Профессиональный крах последовал за провалом в Академию художеств, который с точки зрения прошлого объясняется как твердость характера и мальчишеское упрямство. Хорошо известно, как при подборе своих подручных Гитлер позднее исправлял подобные гражданские неудачи. Он вышел из этого положения только благодаря немецкому обычаю прятать школьную неудачу за позолотой намека на скрытый гений: «гуманитарное» образование в Германии все время страдало от раскола, поощряя долг и дисциплину и одновременно возвеличивая ностальгические вспышки поэтов.
В своих отношениях со «старым» поколением в Германии или за ее пределами Гитлер последовательно играл роль такого же упрямого, такого же хитрого и такого же циничного подростка, каким он, по его собственным словам, был в отношениях со своим отцом. Каждый раз, когда он чувствовал, что его действия требовали публичного оправдания и защиты, Гитлер, по-видимому, разыгрывал ту же сцену, какую разыграл в первой главе «Майн Кампф». Его тирады акцентировались на одном зарубежном лидере — Черчилле или Рузвельте — и изображали его как феодального тирана и выжившего из ума старика. Затем он создавал второй образ — ловкого, богатого сына и декадента-циника. Дафф-Купер и Иден из всех мужчин были единственными, кого он выбирал. И действительно, немцы оправдывали нарушенные им обещания, поскольку Гитлер, этот крутой парень, казалось, просто извлекает пользу из дряхлости других мужчин.
3. Мать
«…Мать, посвятившая себя заботам о доме и детях, с неослабным любящим вниманием»
Помимо этого предложения из своей волшебной сказки, Гитлер почти ничего не сообщает о матери. Он упоминает, что мать иногда деликатно расспрашивала его о драках, в которые он, юный герой, ввязывался; что после смерти отца она чувствовала себя «обязанной» — скорее по долгу, чем по склонности — сделать все, чтобы он продолжил свое образование, и что вскоре она тоже умерла. По его словам, он уважал отца, но любил мать.
О «ее детях» не сказано ни единого слова. Гитлер никогда не был чьим-то братом.
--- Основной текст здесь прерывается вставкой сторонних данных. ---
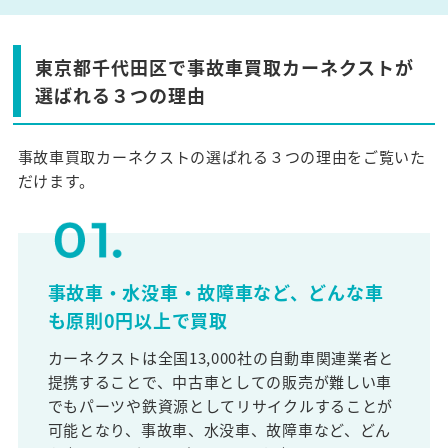
東京都千代田区で事故車買取カーネクストが
選ばれる３つの理由
事故車買取カーネクストの選ばれる３つの理由をご覧いた
だけます。
事故車・水没車・故障車など、どんな車
も原則0円以上で買取
カーネクストは全国13,000社の自動車関連業者と
提携することで、中古車としての販売が難しい車
でもパーツや鉄資源としてリサイクルすることが
可能となり、事故車、水没車、故障車など、どん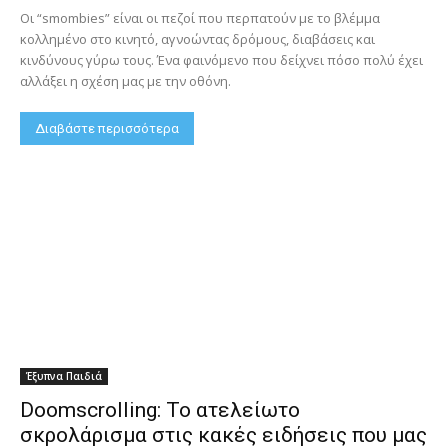
Οι “smombies” είναι οι πεζοί που περπατούν με το βλέμμα
κολλημένο στο κινητό, αγνοώντας δρόμους, διαβάσεις και
κινδύνους γύρω τους. Ένα φαινόμενο που δείχνει πόσο πολύ έχει
αλλάξει η σχέση μας με την οθόνη.
Διαβάστε περισσότερα
Έξυπνα Παιδιά
Doomscrolling: Το ατελείωτο
σκρολάρισμα στις κακές ειδήσεις που μας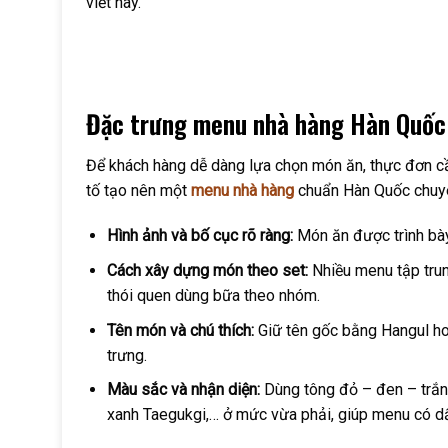
viết này.
Đặc trưng menu nhà hàng Hàn Quốc
Để khách hàng dễ dàng lựa chọn món ăn, thực đơn cần
tố tạo nên một
menu nhà hàng
chuẩn Hàn Quốc chuyê
Hình ảnh và bố cục rõ ràng:
Món ăn được trình bày
Cách xây dựng món theo set:
Nhiều menu tập tru
thói quen dùng bữa theo nhóm.
Tên món và chú thích:
Giữ tên gốc bằng Hangul ho
trưng.
Màu sắc và nhận diện:
Dùng tông đỏ – đen – trắn
xanh Taegukgi,… ở mức vừa phải, giúp menu có dấ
В том, что Гитлер, лицемерный и истерический авантюрист, имел патологическую привязанность к своей матери, вряд ли можно сомневаться. Но суть дела не в этом. Была ли его привязанность патологической или нет, но он ловко разделяет образ своей матери на две категории, представляющие высочайшую пропагандистскую ценность: любящая, по-детски непосредственная и слегка замученная кухарка, чье место на теплой и уютной кухне, и гигантская мраморная или чугунная дева, памятник этому идеалу. Редкие упоминания Гитлером собственной матери контрастируют с изобилием сверхчеловеческих фигур матери. Его имперско-германская волшебная сказка не просто говорит о том, что Гитлер родился в Браунау, потому что там жили его родители. Нет, именно «Судьба указала место моего рождения». И это случилось именно тогда, когда это случилось, вовсе не вследствие естественного хода событий. Нет, то, что он «родился в период между двумя войнами, во времена спокойствия и порядка», — это «незаслуженная злая шутка Судьбы». Когда он бедствовал, «нужда сжимала меня в своих объятьях», а когда впадал в уныние, «госпожа Печаль была моей приемной матерью». Но эту же «жестокость Судьбы» позже он научился восхвалять как «мудрость Провидения», ибо судьба закалила и подготовила его для службы Природе, «безжалостной царице мудрости».